(Page images and extracted text)
━━━

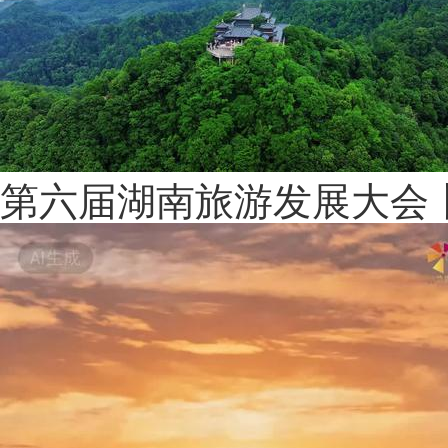
第六届湖南旅游发展大会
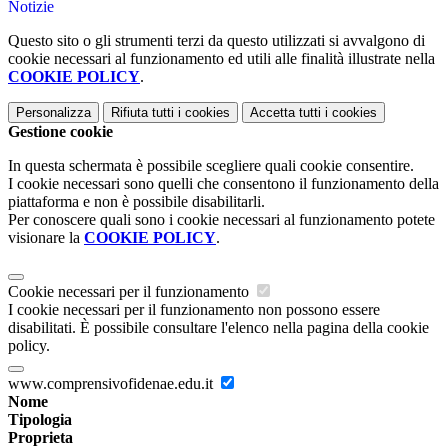
Notizie
Questo sito o gli strumenti terzi da questo utilizzati si avvalgono di
cookie necessari al funzionamento ed utili alle finalità illustrate nella
COOKIE POLICY
.
Personalizza
Rifiuta tutti
i cookies
Accetta tutti
i cookies
Gestione cookie
In questa schermata è possibile scegliere quali cookie consentire.
I cookie necessari sono quelli che consentono il funzionamento della
piattaforma e non è possibile disabilitarli.
Per conoscere quali sono i cookie necessari al funzionamento potete
visionare la
COOKIE POLICY
.
Cookie necessari per il funzionamento
I cookie necessari per il funzionamento non possono essere
disabilitati. È possibile consultare l'elenco nella pagina della cookie
policy.
www.comprensivofidenae.edu.it
Nome
Tipologia
Proprieta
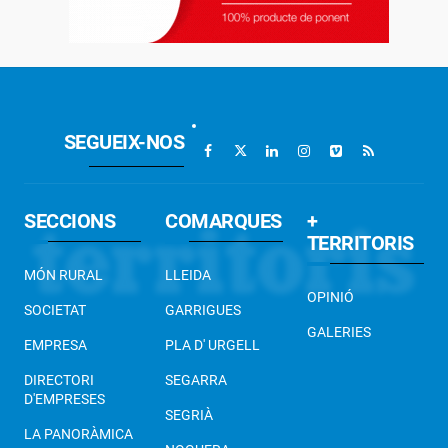
SEGUEIX-NOS
SECCIONS
COMARQUES
+
TERRITORIS
MÓN RURAL
LLEIDA
OPINIÓ
SOCIETAT
GARRIGUES
GALERIES
EMPRESA
PLA D' URGELL
DIRECTORI
SEGARRA
D'EMPRESES
SEGRIÀ
LA PANORÀMICA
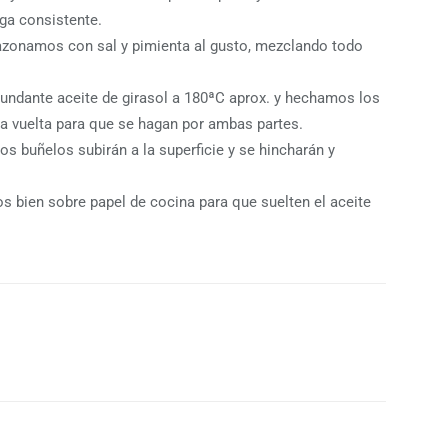
ga consistente.
azonamos con sal y pimienta al gusto, mezclando todo
bundante aceite de girasol a 180ªC aprox. y hechamos los
a vuelta para que se hagan por ambas partes.
os buñelos subirán a la superficie y se hincharán y
os bien sobre papel de cocina para que suelten el aceite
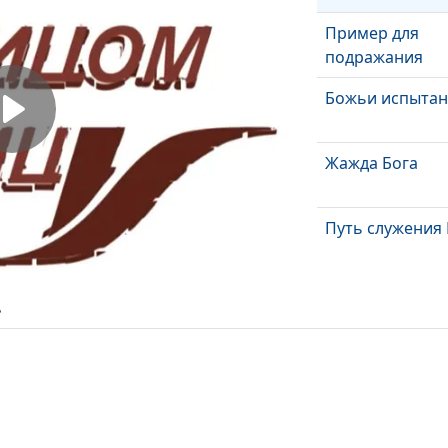
Пример для
подражания
Божьи испытан
Жажда Бога
Путь служения 
Литературный
ь
евангелизм как
служение Богу
Преступление 
покаяние
Борьба за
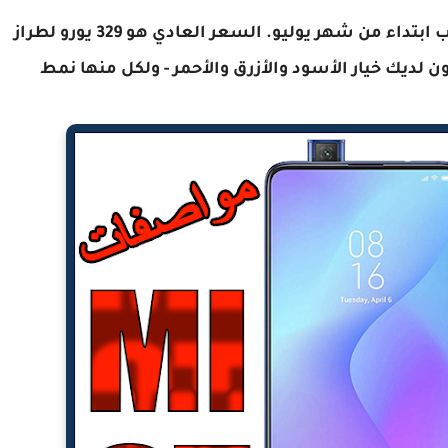
سيتم طرح هاتف Xiaomi Mi 9T للبيع في المغرب ابتداء من شهر يوليو. السعر العادي هو 329 يورو لطراز
و 369 يورو للطراز 6GB / 128GB. سيكون لديك خيار الأسود والأزرق والأحمر - ولكل منها نمط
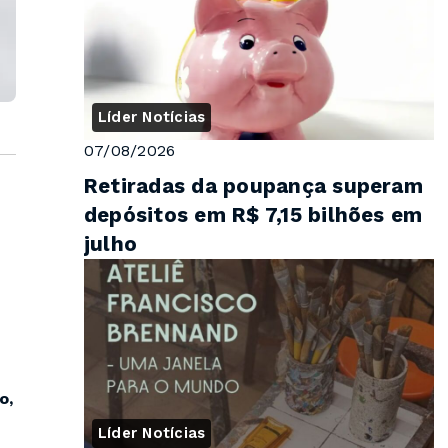
Líder Notícias
07/08/2026
Retiradas da poupança superam
depósitos em R$ 7,15 bilhões em
julho
o,
Líder Notícias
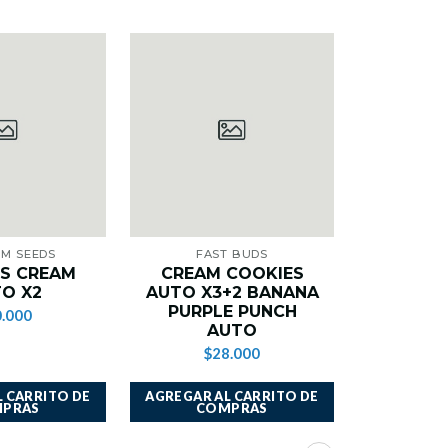
UM SEEDS
FAST BUDS
ROYAL 
S CREAM
CREAM COOKIES
AUTO S
O X2
AUTO X3+2 BANANA
$1
PURPLE PUNCH
.000
AUTO
$28.000
 CARRITO DE
AGREGAR AL CARRITO DE
AGREGAR A
PRAS
COMPRAS
CO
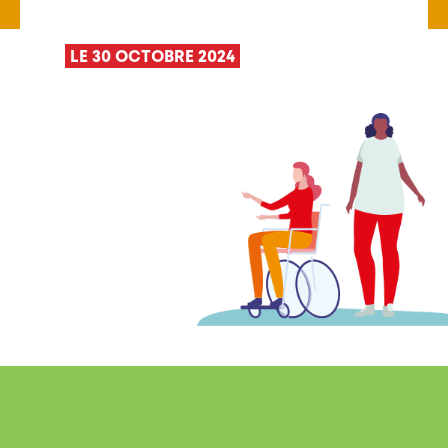
LE 30 OCTOBRE 2024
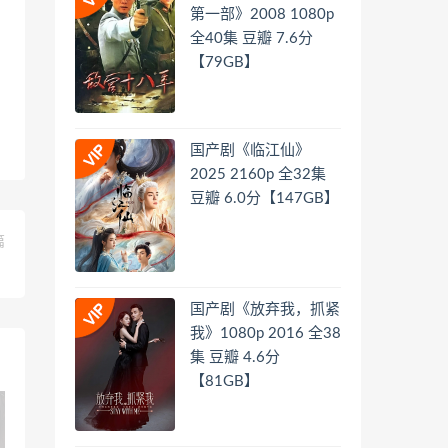
第一部》2008 1080p
全40集 豆瓣 7.6分
【79GB】
国产剧《临江仙》
2025 2160p 全32集
豆瓣 6.0分【147GB】
篇
】
国产剧《放弃我，抓紧
我》1080p 2016 全38
集 豆瓣 4.6分
【81GB】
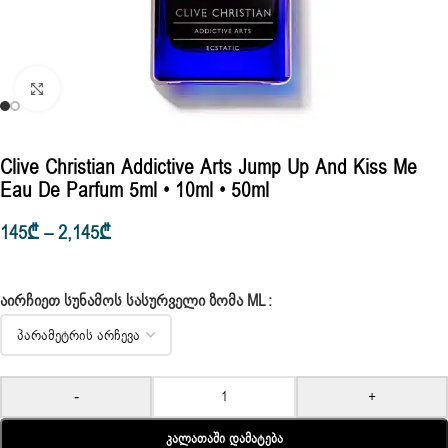
Click to enlarge
Clive Christian Addictive Arts Jump Up And Kiss Me
Eau De Parfum 5ml • 10ml • 50ml
145
₾
–
2,145
₾
ᲐᲘᲠᲩᲘᲔᲗ ᲡᲣᲜᲐᲛᲝᲡ ᲡᲐᲡᲣᲠᲕᲔᲚᲘ ᲖᲝᲛᲐ ML
-
+
Კალათაში Დამატება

━━━

WHAT IS EXPECTED → The answer must restate each entry word for word and contain no images.

SOLUTION TO THE PROBLEM →
第六届湖南旅游发展大会
Notizie
Questo sito o gli strumenti terzi da questo utilizzati si avvalgono di
cookie necessari al funzionamento ed utili alle finalità illustrate nella
COOKIE POLICY
.
Personalizza
Rifiuta tutti
i cookies
Accetta tutti
i cookies
Gestione cookie
In questa schermata è possibile scegliere quali cookie consentire.
I cookie necessari sono quelli che consentono il funzionamento della
piattaforma e non è possibile disabilitarli.
Per conoscere quali sono i cookie necessari al funzionamento potete
visionare la
COOKIE POLICY
.
Cookie necessari per il funzionamento
I cookie necessari per il funzionamento non possono essere
disabilitati. È possibile consultare l'elenco nella pagina della cookie
policy.
www.comprensivofidenae.edu.it
Nome
Tipologia
Proprieta
SEGUEIX-NOS
SECCIONS
COMARQUES
+
TERRITORIS
MÓN RURAL
LLEIDA
OPINIÓ
SOCIETAT
GARRIGUES
GALERIES
EMPRESA
PLA D' URGELL
DIRECTORI
SEGARRA
D'EMPRESES
SEGRIÀ
LA PANORÀMICA
ga consistente.
azonamos con sal y pimienta al gusto, mezclando todo
bundante aceite de girasol a 180ªC aprox. y hechamos los
a vuelta para que se hagan por ambas partes.
os buñelos subirán a la superficie y se hincharán y
os bien sobre papel de cocina para que suelten el aceite
Пример для
подражания
Божьи испытан
Жажда Бога
Путь служения 
Литературный
ь
евангелизм как
служение Богу
Преступление 
покаяние
Борьба за
سيتم طرح هاتف Xiaomi Mi 9T للبيع في المغرب ابتداء من شهر يوليو. السعر العادي هو 329 يورو لطراز
و 369 يورو للطراز 6GB / 128GB. سيكون لديك خيار الأسود والأزرق والأحمر - ولكل منها نمط
Líder Notícias
07/08/2026
Retiradas da poupança superam
depósitos em R$ 7,15 bilhões em
julho
o,
Líder Notícias
UM SEEDS
FAST BUDS
ROYAL 
S CREAM
CREAM COOKIES
AUTO S
O X2
AUTO X3+2 BANANA
$1
PURPLE PUNCH
.000
AUTO
$28.000
 CARRITO DE
AGREGAR AL CARRITO DE
AGREGAR A
PRAS
COMPRAS
CO
LE 30 OCTOBRE 2024
第一部》2008 1080p
全40集 豆瓣 7.6分
【79GB】
国产剧《临江仙》
2025 2160p 全32集
豆瓣 6.0分【147GB】
篇
】
国产剧《放弃我，抓紧
我》1080p 2016 全38
集 豆瓣 4.6分
【81GB】
Click to enlarge
Clive Christian Addictive Arts Jump Up And Kiss Me
Eau De Parfum 5ml • 10ml • 50ml
145
₾
–
2,145
₾
ᲐᲘᲠᲩᲘᲔᲗ ᲡᲣᲜᲐᲛᲝᲡ ᲡᲐᲡᲣᲠᲕᲔᲚᲘ ᲖᲝᲛᲐ ML
-
+
Კალათაში Დამატება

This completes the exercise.